This was originally added in PR #210, but it appears to cause more
problems in my testing scenarios than it solves. When this is enabled,
it makes it so that services cannot be routed to from kube workers to
DSR enabled services when routed to other nodes in the cluster.
Previously, kube-router was only considering externalIPs when setting up
source routing policy, notably absent was consideration of LoadBalancer
IPs which are equally important for getting right with DSR.
This appears to have been a long-standing use-case that was never
correctly considered since when kube-router added a LoadBalancer
controller.
Instead of deleting and just hoping for the best, this change makes it
so that we check first whether or not a route exists. This helps to
reduce needless warnings that the user receives and is just all around
more accurate.
When ip rules are evaluated in the netlink library, default routes for
src and dst are equated to nil. This makes it difficult to evaluate
them and requires additional handling in order for them.

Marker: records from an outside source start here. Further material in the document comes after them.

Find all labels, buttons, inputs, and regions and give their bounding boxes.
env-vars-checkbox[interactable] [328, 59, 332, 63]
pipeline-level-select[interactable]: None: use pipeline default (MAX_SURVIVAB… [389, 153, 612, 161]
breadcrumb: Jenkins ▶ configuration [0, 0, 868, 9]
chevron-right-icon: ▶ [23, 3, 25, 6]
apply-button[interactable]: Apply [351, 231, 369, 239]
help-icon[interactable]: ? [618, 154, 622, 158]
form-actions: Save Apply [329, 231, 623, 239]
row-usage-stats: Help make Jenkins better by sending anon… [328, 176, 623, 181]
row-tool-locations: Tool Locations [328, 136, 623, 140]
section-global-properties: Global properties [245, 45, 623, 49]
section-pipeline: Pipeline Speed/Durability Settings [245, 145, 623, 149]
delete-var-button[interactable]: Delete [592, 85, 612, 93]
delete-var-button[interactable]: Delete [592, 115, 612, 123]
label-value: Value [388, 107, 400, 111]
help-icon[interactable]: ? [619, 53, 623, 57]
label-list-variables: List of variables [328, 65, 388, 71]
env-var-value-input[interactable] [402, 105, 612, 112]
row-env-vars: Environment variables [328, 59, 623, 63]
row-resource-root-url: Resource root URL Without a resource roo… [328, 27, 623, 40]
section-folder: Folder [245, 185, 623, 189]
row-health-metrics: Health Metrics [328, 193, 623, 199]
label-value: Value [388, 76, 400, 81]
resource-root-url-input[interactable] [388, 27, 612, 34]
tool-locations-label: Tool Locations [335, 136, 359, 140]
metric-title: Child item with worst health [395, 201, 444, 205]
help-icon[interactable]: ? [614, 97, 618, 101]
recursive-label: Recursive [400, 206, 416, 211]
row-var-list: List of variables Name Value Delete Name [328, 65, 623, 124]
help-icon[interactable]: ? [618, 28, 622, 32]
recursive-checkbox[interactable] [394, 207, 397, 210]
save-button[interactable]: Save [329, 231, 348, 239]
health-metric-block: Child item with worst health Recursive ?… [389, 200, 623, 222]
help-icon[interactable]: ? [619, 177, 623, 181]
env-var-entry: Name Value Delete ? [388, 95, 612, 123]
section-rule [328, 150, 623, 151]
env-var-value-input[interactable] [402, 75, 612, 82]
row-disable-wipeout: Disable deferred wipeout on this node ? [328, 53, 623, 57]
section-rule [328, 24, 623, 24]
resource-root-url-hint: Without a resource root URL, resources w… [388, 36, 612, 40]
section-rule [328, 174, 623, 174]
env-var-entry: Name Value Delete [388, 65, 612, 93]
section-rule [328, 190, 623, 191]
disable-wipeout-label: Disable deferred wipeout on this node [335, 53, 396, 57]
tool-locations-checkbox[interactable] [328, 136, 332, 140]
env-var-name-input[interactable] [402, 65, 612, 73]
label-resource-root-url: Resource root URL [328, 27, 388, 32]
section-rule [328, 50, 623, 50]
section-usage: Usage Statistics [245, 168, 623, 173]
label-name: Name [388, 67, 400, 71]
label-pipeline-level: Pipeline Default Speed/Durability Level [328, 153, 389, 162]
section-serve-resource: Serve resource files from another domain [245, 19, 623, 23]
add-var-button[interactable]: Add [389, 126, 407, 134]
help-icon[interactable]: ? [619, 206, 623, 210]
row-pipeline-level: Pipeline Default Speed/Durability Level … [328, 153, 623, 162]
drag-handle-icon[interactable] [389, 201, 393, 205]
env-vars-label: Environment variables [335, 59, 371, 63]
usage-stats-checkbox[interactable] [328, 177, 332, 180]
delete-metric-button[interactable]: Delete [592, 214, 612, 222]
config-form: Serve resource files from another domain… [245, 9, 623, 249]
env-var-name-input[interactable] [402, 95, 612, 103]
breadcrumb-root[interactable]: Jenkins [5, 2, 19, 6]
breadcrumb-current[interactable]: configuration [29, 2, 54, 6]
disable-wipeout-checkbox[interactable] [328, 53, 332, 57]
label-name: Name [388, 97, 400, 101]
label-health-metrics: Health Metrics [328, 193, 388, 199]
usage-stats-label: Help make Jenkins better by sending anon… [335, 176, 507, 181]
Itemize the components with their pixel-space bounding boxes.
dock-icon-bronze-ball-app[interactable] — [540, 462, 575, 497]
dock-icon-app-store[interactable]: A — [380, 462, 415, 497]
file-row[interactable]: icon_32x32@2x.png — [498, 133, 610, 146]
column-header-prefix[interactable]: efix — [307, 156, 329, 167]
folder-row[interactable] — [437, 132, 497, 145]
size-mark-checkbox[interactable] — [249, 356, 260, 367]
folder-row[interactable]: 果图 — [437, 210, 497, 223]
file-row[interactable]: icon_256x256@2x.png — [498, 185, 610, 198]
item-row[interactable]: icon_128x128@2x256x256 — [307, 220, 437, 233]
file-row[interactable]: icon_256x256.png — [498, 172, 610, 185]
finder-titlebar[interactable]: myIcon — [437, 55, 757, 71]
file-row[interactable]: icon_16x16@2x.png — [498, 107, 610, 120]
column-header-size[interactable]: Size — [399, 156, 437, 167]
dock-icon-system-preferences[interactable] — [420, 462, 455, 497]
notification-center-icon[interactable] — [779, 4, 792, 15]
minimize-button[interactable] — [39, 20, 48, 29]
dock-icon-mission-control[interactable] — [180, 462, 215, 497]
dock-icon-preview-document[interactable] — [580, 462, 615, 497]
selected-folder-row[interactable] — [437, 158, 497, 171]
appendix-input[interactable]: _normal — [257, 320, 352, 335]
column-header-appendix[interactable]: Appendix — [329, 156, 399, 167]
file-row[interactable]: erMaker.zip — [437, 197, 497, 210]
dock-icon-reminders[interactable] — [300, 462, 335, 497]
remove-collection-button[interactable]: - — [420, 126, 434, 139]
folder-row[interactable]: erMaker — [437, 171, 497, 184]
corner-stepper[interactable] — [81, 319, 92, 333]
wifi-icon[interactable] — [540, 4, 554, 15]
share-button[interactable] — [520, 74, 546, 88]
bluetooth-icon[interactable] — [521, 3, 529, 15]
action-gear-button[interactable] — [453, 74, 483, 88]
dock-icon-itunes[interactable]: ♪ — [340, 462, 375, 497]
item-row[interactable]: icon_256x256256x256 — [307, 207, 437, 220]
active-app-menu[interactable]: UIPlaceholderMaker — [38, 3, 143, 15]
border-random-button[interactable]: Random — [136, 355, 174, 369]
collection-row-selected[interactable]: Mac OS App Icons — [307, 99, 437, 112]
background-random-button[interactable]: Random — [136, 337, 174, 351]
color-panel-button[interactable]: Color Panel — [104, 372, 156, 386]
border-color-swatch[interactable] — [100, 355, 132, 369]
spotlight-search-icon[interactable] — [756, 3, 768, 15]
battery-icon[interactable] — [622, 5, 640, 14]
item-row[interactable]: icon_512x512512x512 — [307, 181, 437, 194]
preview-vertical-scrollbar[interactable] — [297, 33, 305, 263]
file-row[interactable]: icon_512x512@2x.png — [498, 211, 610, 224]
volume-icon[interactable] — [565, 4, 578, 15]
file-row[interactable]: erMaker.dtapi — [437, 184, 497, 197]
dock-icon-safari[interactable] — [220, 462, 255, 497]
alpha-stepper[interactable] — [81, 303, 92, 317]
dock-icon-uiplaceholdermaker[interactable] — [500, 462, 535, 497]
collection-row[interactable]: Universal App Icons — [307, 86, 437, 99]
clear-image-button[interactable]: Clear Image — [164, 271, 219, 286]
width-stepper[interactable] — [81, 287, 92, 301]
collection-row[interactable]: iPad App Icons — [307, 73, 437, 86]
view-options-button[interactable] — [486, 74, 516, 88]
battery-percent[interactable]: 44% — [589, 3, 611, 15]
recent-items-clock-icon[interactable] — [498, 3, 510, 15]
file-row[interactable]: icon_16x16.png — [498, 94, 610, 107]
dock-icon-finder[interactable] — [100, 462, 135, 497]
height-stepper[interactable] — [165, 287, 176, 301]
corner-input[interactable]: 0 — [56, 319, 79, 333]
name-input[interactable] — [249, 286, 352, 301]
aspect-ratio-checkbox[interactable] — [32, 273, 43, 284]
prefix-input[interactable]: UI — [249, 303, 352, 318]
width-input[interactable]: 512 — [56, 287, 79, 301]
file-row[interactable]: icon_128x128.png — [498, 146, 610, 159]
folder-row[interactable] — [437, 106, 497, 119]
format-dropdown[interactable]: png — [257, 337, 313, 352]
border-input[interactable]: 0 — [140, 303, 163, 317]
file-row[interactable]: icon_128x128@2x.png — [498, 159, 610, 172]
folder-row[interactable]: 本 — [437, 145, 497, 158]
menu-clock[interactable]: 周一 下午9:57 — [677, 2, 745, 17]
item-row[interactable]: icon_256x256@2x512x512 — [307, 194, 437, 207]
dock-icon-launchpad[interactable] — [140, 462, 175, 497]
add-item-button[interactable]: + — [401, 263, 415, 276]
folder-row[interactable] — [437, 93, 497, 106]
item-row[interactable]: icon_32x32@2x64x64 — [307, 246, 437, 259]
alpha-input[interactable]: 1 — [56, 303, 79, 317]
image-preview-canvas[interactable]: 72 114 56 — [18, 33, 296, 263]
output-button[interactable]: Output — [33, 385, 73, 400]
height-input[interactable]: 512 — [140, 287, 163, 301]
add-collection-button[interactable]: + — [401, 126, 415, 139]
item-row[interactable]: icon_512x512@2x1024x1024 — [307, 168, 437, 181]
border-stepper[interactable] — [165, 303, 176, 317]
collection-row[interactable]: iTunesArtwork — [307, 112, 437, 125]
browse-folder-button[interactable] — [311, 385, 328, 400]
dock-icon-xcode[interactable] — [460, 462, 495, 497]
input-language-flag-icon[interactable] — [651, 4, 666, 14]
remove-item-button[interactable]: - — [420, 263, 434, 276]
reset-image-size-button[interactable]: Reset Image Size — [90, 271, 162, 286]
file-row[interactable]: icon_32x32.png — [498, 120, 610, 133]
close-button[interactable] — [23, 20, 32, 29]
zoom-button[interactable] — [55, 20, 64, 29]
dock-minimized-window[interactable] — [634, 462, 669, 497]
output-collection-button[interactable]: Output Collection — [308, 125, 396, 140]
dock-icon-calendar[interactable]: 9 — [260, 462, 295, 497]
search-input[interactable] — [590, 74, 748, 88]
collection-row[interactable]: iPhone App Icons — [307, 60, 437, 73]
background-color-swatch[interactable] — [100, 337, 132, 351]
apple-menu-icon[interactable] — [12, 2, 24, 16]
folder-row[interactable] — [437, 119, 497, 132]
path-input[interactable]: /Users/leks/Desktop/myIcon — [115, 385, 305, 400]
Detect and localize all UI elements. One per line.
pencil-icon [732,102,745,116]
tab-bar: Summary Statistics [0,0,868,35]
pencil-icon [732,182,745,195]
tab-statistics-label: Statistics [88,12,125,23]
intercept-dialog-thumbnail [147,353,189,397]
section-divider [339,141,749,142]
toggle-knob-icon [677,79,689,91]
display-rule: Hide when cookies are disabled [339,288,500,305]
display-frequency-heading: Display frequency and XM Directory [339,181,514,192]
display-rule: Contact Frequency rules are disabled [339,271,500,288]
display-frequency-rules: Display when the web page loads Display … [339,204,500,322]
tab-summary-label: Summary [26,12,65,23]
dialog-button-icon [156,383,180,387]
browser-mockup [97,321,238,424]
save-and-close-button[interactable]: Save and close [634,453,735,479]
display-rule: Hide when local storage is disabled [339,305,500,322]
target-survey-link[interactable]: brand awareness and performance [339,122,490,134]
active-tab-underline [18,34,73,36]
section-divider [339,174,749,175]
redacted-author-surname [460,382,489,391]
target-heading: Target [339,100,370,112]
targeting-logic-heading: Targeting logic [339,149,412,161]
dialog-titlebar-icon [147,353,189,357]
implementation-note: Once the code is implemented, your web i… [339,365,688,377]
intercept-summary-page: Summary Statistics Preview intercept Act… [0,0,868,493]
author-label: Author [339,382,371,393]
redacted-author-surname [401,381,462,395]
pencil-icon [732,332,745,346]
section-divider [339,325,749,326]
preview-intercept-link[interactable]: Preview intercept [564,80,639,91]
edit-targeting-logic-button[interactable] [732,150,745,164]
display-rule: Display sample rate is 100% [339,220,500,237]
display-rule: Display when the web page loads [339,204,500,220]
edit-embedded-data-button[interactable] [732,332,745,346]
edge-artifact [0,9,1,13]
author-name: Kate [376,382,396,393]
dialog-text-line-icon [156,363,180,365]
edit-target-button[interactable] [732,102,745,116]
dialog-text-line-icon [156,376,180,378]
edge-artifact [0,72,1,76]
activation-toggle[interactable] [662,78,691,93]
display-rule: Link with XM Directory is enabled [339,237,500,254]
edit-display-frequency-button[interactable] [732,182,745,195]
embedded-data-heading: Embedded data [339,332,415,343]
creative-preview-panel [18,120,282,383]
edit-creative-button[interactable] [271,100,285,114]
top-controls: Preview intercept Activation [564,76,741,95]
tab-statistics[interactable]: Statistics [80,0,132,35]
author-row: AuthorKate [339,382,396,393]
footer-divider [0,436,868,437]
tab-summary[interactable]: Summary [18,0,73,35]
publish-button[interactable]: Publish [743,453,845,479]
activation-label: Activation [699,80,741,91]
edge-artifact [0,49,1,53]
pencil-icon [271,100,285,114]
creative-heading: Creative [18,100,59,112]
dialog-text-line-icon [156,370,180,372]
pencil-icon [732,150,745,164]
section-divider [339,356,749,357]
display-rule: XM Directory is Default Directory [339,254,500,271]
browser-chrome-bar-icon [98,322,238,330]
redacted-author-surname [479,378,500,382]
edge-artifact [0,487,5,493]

I filed an issue upstream so that this could potentially get fixed:
https://github.com/vishvananda/netlink/issues/1080 however if it doesn't
get resolved, this should allow us to move forward.
It has proven to be tricky to insert new rules without calling the
designated NewRule() function from the netlink library. Usually attempts
will fail with an operation not supported message.
This improves the reliability of rule insertion.
In order for a local route to be valid it needs to have the scope set to
host. When we were executing ip commands iproute2 just did this for us
to make the command accurate. Now that we're communicating with the
netlink socket, we need to do this conversion for ourselves.
Without this we get an error that says "invalid argument" from the
netlink subsystem. But if the route isn't local, then most of the
routing logic for services doesn't work correctly because it acts upon
external traffic as well as local traffic which isn't correct.
Previously we were accidentally deleting all routes that were found,
this mimics the previous functionality better by only deleting external
IPs that were found in the externalIPRouteTable that are no longer in
the activeExternalIPs map.
Also improves logging around any routes that are deleted as this is
likely of interest to all kube-router administrators.
Not making direct exec calls to user binary interfaces has long been a
principle of kube-router. When kube-router was first coded, the netlink
library was missing significant features that forced us to exec out.
However, now netlink seems to have most of the functionality that we
need.
This converts all of the places where we can use netlink to use the
netlink functionality.
Ever since version v6.5.0 of iproute2, iproute2 no longer automatically
creates the /etc/iproute2 files, instead preferring to add files to
/usr/lib/iproute2 and then later on /usr/share/iproute2.
This adds fallback path matching to kube-router so that it can find
/etc/iproute2/rt_tables wherever it is defined instead of just failing.
This also means people running kube-router in containers will need to
change their mounts depending on where this file is located on their
host OS. However, ensuring that this file is copied to `/etc/iproute2`
is a legitimate way to ensure that this is consistent across a fleet of
multiple OS versions.
This is a feature that has been requested a few times over the years and
would bring us closer to feature parity with other k8s network
implementations for service proxy.
It used to be that the kubelet handled setting hairpin mode for us:
https://github.com/kubernetes/kubernetes/pull/13628
Then this functionality moved to the dockershim:
https://github.com/kubernetes/kubernetes/pull/62212
Then the functionality was removed entirely:
https://github.com/kubernetes/kubernetes/commit/83265c9171f
Unfortunately, it was lost that we ever depended on this in order for
our hairpin implementation to work, if we ever knew it at all.
Additionally, I suspect that containerd and cri-o implementations never
worked correctly with hairpinning.
Without this, the NAT rules that we implement for hairpinning don't work
correctly. Because hairpin_mode isn't implemented on the virtual
interface of the container on the host, the packet bubbles up to the
kube-bridge. At some point in the traffic flow, the route back to the
pod gets resolved to the mac address inside the container, at that
point, the packet's source mac and destination mac don't match the
kube-bridge interface and the packet is black-holed.
This can also be fixed by putting the kube-bridge interface into
promiscuous mode so that it accepts all mac addresses, but I think that
going back to the original functionality of enabling hairpin_mode on the
veth interface of the container is likely the lesser of two evils here
as putting the kube-bridge interface into promiscuous mode will likely
have unintentional consequences.
Adds more logging information (in the form of warnings) when we come
across common errors that are not big enough to stop processing, but
will still confuse users when the error gets bubbled up to NSC.